··· Source data
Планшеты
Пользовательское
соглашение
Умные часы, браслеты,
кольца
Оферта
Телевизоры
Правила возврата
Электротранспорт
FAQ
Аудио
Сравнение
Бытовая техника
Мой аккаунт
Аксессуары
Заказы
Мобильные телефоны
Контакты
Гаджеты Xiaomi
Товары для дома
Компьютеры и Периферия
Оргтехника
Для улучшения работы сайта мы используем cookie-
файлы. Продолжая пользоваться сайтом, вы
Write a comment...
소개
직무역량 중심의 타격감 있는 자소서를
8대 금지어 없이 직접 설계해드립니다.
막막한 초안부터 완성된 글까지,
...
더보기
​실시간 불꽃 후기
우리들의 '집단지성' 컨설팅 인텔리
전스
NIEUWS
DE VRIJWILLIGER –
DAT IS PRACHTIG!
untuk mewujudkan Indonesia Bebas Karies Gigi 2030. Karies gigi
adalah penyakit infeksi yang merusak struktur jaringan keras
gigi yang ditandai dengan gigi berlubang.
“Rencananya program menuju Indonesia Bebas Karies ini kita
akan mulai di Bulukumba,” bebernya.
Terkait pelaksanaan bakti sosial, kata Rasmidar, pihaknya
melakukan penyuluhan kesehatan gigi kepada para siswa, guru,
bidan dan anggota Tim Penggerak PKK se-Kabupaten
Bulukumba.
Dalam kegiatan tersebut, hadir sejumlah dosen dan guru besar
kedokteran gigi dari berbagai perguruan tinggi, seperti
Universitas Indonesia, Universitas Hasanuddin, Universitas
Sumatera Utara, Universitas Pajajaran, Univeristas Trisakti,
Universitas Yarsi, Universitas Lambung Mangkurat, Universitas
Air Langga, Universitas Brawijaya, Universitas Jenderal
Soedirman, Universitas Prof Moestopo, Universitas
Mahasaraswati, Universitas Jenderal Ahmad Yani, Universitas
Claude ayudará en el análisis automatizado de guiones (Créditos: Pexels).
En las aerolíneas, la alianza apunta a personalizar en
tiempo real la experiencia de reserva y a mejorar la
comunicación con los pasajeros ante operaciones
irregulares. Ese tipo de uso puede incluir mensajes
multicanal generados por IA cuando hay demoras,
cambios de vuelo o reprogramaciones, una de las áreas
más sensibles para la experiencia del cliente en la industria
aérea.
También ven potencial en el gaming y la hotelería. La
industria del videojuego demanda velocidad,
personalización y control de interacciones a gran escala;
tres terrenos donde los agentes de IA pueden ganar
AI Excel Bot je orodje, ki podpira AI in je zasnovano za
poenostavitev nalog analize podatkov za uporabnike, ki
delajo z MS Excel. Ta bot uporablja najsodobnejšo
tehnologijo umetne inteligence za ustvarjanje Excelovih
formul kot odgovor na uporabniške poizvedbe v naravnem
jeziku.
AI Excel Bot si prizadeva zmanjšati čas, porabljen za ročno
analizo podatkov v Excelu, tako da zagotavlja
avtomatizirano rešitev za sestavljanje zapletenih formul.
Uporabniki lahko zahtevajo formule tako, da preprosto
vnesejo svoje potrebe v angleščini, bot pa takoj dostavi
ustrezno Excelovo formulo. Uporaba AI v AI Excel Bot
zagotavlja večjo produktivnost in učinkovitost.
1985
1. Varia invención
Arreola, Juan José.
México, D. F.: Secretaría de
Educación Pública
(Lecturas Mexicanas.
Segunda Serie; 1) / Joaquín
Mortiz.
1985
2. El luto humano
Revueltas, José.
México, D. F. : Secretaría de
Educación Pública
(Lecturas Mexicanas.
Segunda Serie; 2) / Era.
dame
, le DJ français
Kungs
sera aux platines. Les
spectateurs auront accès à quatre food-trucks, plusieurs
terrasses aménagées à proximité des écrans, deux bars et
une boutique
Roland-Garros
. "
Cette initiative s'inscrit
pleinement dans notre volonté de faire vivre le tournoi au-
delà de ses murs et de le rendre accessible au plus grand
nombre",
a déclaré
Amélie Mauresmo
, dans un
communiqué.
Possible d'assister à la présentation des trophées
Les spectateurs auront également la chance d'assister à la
······
Exercise details: Each entry should be reproduced in the output exactly.

Exercise result:
Планшеты
Пользовательское
соглашение
Умные часы, браслеты,
кольца
Оферта
Телевизоры
Правила возврата
Электротранспорт
FAQ
Аудио
Сравнение
Бытовая техника
Мой аккаунт
Аксессуары
Заказы
Мобильные телефоны
Контакты
Гаджеты Xiaomi
Товары для дома
Компьютеры и Периферия
Оргтехника
Для улучшения работы сайта мы используем cookie-
файлы. Продолжая пользоваться сайтом, вы
Write a comment...
소개
직무역량 중심의 타격감 있는 자소서를
8대 금지어 없이 직접 설계해드립니다.
막막한 초안부터 완성된 글까지,
...
더보기
​실시간 불꽃 후기
우리들의 '집단지성' 컨설팅 인텔리
전스
NIEUWS
DE VRIJWILLIGER –
DAT IS PRACHTIG!
untuk mewujudkan Indonesia Bebas Karies Gigi 2030. Karies gigi
adalah penyakit infeksi yang merusak struktur jaringan keras
gigi yang ditandai dengan gigi berlubang.
“Rencananya program menuju Indonesia Bebas Karies ini kita
akan mulai di Bulukumba,” bebernya.
Terkait pelaksanaan bakti sosial, kata Rasmidar, pihaknya
melakukan penyuluhan kesehatan gigi kepada para siswa, guru,
bidan dan anggota Tim Penggerak PKK se-Kabupaten
Bulukumba.
Dalam kegiatan tersebut, hadir sejumlah dosen dan guru besar
kedokteran gigi dari berbagai perguruan tinggi, seperti
Universitas Indonesia, Universitas Hasanuddin, Universitas
Sumatera Utara, Universitas Pajajaran, Univeristas Trisakti,
Universitas Yarsi, Universitas Lambung Mangkurat, Universitas
Air Langga, Universitas Brawijaya, Universitas Jenderal
Soedirman, Universitas Prof Moestopo, Universitas
Mahasaraswati, Universitas Jenderal Ahmad Yani, Universitas
Claude ayudará en el análisis automatizado de guiones (Créditos: Pexels).
En las aerolíneas, la alianza apunta a personalizar en
tiempo real la experiencia de reserva y a mejorar la
comunicación con los pasajeros ante operaciones
irregulares. Ese tipo de uso puede incluir mensajes
multicanal generados por IA cuando hay demoras,
cambios de vuelo o reprogramaciones, una de las áreas
más sensibles para la experiencia del cliente en la industria
aérea.
También ven potencial en el gaming y la hotelería. La
industria del videojuego demanda velocidad,
personalización y control de interacciones a gran escala;
tres terrenos donde los agentes de IA pueden ganar
AI Excel Bot je orodje, ki podpira AI in je zasnovano za
poenostavitev nalog analize podatkov za uporabnike, ki
delajo z MS Excel. Ta bot uporablja najsodobnejšo
tehnologijo umetne inteligence za ustvarjanje Excelovih
formul kot odgovor na uporabniške poizvedbe v naravnem
jeziku.
AI Excel Bot si prizadeva zmanjšati čas, porabljen za ročno
analizo podatkov v Excelu, tako da zagotavlja
avtomatizirano rešitev za sestavljanje zapletenih formul.
Uporabniki lahko zahtevajo formule tako, da preprosto
vnesejo svoje potrebe v angleščini, bot pa takoj dostavi
ustrezno Excelovo formulo. Uporaba AI v AI Excel Bot
zagotavlja večjo produktivnost in učinkovitost.
1985
1. Varia invención
Arreola, Juan José.
México, D. F.: Secretaría de
Educación Pública
(Lecturas Mexicanas.
Segunda Serie; 1) / Joaquín
Mortiz.
1985
2. El luto humano
Revueltas, José.
México, D. F. : Secretaría de
Educación Pública
(Lecturas Mexicanas.
Segunda Serie; 2) / Era.
dame
, le DJ français
Kungs
sera aux platines. Les
spectateurs auront accès à quatre food-trucks, plusieurs
terrasses aménagées à proximité des écrans, deux bars et
une boutique
Roland-Garros
. "
Cette initiative s'inscrit
pleinement dans notre volonté de faire vivre le tournoi au-
delà de ses murs et de le rendre accessible au plus grand
nombre",
a déclaré
Amélie Mauresmo
, dans un
communiqué.
Possible d'assister à la présentation des trophées
Les spectateurs auront également la chance d'assister à la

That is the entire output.